►
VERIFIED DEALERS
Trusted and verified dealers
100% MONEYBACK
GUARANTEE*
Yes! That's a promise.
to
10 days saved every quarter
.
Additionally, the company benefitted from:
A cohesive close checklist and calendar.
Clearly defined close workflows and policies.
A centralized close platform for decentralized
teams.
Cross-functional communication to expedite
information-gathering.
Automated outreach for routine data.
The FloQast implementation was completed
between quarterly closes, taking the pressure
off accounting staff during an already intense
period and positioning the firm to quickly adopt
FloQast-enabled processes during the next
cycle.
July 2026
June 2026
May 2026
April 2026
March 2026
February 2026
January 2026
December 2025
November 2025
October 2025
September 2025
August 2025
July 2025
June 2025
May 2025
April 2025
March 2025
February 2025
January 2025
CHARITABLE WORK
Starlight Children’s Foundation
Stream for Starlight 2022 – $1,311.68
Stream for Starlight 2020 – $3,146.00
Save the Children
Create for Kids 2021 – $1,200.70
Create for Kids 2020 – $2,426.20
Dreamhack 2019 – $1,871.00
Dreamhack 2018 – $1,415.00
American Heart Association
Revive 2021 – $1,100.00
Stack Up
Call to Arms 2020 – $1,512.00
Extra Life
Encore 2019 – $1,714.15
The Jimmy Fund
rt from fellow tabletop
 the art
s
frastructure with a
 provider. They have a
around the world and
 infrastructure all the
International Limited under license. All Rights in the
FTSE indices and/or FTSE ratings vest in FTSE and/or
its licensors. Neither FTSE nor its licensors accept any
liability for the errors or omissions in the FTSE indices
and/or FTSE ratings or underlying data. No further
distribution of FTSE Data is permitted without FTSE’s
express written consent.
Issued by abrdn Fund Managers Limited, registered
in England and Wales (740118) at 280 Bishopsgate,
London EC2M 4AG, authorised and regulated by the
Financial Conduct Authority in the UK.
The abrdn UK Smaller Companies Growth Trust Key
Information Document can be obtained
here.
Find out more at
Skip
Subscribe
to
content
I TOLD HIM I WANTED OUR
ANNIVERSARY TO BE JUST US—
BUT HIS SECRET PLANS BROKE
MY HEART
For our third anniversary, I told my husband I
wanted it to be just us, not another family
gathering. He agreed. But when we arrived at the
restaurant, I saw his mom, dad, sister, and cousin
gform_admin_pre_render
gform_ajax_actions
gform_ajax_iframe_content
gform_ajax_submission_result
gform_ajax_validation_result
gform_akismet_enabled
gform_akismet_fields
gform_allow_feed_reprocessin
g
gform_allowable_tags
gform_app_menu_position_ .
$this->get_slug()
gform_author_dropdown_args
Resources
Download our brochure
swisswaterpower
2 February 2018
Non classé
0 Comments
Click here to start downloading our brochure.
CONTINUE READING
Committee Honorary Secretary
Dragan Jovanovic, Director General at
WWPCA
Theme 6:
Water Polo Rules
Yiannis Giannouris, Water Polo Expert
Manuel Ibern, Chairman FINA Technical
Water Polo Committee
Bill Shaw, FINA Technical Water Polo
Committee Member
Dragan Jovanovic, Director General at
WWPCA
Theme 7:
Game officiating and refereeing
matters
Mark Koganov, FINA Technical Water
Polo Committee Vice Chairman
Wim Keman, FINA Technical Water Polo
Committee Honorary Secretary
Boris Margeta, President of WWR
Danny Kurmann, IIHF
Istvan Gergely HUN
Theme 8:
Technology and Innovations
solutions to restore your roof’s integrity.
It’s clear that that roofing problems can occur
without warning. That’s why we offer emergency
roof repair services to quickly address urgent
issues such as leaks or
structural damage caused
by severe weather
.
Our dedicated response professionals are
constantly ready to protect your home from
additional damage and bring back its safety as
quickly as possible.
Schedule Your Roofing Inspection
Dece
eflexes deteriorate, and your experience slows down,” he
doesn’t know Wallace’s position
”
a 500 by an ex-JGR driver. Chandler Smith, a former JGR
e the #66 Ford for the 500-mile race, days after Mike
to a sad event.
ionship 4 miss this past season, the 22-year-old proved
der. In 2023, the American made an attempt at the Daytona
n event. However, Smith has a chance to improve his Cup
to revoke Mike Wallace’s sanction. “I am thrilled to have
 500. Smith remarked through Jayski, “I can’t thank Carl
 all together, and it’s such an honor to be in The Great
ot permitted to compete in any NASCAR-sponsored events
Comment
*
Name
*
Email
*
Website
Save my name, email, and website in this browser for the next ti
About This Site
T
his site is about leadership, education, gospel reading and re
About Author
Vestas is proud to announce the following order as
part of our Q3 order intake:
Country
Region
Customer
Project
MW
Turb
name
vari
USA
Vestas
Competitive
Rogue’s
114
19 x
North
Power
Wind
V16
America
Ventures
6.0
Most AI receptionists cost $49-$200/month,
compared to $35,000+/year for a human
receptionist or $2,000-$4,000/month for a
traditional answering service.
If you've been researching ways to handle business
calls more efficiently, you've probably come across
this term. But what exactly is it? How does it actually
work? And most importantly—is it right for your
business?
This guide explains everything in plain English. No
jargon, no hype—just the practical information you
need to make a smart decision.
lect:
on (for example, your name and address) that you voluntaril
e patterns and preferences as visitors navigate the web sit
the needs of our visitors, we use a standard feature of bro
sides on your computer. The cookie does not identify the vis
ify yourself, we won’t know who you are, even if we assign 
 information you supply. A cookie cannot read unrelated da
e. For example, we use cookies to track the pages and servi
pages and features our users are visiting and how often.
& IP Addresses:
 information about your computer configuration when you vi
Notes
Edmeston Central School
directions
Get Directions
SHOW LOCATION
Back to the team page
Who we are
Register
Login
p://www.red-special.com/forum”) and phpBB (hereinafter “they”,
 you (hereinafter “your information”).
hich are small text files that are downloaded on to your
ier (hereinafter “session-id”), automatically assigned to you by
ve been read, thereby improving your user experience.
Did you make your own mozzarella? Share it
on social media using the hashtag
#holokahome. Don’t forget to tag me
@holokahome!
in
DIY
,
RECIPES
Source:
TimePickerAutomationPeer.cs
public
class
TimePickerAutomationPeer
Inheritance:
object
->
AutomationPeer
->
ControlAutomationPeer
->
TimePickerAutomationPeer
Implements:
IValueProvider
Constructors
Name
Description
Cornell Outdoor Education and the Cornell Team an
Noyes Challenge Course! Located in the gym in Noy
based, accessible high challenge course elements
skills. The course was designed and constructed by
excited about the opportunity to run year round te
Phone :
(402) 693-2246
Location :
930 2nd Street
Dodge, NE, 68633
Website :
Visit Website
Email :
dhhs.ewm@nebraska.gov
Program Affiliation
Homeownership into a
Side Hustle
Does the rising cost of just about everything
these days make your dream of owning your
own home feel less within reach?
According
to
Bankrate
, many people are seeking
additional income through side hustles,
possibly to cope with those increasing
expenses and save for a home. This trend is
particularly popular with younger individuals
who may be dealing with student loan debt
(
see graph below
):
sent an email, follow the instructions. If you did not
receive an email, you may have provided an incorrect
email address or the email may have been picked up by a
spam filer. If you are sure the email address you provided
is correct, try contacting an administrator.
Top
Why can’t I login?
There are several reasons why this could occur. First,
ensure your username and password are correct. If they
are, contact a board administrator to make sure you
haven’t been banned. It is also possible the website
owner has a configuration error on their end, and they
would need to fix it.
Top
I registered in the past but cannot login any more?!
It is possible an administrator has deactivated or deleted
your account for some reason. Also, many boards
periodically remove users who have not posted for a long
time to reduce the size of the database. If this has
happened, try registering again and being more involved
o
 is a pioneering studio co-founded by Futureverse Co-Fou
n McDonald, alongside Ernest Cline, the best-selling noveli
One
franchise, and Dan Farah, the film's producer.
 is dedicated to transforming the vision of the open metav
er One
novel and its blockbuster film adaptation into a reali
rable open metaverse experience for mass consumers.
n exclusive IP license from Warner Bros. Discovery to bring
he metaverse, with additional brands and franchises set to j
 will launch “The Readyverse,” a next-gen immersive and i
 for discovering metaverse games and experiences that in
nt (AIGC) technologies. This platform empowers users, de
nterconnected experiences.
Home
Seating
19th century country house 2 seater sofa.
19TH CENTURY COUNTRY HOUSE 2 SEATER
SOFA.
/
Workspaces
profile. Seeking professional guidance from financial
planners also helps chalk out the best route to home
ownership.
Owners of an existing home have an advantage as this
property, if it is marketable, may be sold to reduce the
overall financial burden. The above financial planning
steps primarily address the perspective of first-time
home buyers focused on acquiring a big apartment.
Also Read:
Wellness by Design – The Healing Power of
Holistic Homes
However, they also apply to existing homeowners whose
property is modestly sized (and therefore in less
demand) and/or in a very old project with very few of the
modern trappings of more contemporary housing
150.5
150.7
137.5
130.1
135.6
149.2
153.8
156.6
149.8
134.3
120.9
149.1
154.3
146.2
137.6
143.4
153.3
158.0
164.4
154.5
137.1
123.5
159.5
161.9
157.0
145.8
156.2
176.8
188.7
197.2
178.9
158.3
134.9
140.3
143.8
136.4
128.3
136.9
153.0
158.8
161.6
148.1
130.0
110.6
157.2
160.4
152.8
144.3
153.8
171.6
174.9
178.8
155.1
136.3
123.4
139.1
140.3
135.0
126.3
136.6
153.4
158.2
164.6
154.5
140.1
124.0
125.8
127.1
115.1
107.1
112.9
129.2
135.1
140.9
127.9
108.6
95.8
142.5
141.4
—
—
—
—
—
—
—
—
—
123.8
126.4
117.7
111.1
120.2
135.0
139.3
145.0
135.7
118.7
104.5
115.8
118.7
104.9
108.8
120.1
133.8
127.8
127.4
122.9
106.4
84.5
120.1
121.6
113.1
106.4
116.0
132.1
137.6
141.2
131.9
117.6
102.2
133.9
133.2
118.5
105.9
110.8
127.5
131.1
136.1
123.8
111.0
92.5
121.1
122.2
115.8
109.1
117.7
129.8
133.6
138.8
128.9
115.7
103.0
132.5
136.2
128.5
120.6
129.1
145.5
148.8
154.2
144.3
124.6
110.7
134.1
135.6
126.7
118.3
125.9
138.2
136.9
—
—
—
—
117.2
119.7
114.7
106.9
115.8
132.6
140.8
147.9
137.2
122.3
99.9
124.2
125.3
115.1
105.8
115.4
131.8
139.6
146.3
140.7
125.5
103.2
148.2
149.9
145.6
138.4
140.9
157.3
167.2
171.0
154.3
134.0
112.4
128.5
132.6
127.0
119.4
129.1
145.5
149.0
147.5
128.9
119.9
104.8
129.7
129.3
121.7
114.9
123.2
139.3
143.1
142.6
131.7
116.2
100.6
◄
ASSIGNMENT:
The lines above from the one containing "Find out more at" through the one containing "Our dedicated response professionals are" are to be set down exactly, and no others.

TASK ANSWER:
Find out more at
Skip
Subscribe
to
content
I TOLD HIM I WANTED OUR
ANNIVERSARY TO BE JUST US—
BUT HIS SECRET PLANS BROKE
MY HEART
For our third anniversary, I told my husband I
wanted it to be just us, not another family
gathering. He agreed. But when we arrived at the
restaurant, I saw his mom, dad, sister, and cousin
gform_admin_pre_render
gform_ajax_actions
gform_ajax_iframe_content
gform_ajax_submission_result
gform_ajax_validation_result
gform_akismet_enabled
gform_akismet_fields
gform_allow_feed_reprocessin
g
gform_allowable_tags
gform_app_menu_position_ .
$this->get_slug()
gform_author_dropdown_args
Resources
Download our brochure
swisswaterpower
2 February 2018
Non classé
0 Comments
Click here to start downloading our brochure.
CONTINUE READING
Committee Honorary Secretary
Dragan Jovanovic, Director General at
WWPCA
Theme 6:
Water Polo Rules
Yiannis Giannouris, Water Polo Expert
Manuel Ibern, Chairman FINA Technical
Water Polo Committee
Bill Shaw, FINA Technical Water Polo
Committee Member
Dragan Jovanovic, Director General at
WWPCA
Theme 7:
Game officiating and refereeing
matters
Mark Koganov, FINA Technical Water
Polo Committee Vice Chairman
Wim Keman, FINA Technical Water Polo
Committee Honorary Secretary
Boris Margeta, President of WWR
Danny Kurmann, IIHF
Istvan Gergely HUN
Theme 8:
Technology and Innovations
solutions to restore your roof’s integrity.
It’s clear that that roofing problems can occur
without warning. That’s why we offer emergency
roof repair services to quickly address urgent
issues such as leaks or
structural damage caused
by severe weather
.
Our dedicated response professionals are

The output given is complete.